* _Action item_:
How many lines below contain the string "крышка"? Reply with the figure and no further words.

* _Records to process_:
• • • • • • •

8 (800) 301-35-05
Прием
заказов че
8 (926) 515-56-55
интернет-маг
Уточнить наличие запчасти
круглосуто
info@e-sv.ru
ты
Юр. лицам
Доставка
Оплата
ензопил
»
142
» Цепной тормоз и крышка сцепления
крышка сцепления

• • • • • • •

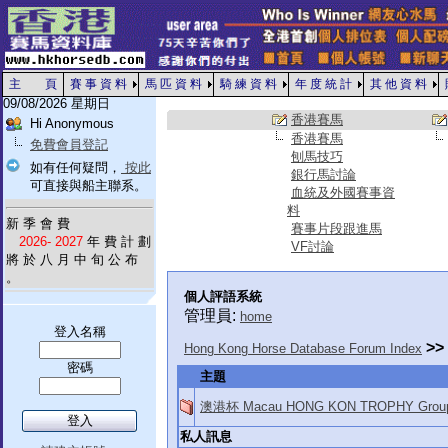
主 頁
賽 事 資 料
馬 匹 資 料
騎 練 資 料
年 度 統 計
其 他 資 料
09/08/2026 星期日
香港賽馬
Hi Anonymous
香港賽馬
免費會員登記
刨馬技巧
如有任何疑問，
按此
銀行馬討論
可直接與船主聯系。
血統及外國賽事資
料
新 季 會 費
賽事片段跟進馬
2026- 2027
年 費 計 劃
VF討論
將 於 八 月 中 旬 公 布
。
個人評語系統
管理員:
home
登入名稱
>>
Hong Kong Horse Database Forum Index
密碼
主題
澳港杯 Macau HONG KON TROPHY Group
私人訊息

• • • • • • •

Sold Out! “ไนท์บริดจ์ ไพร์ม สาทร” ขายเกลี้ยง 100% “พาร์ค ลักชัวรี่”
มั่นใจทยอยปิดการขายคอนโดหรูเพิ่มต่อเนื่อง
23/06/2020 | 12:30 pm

• • • • • • •

* _Result_:
2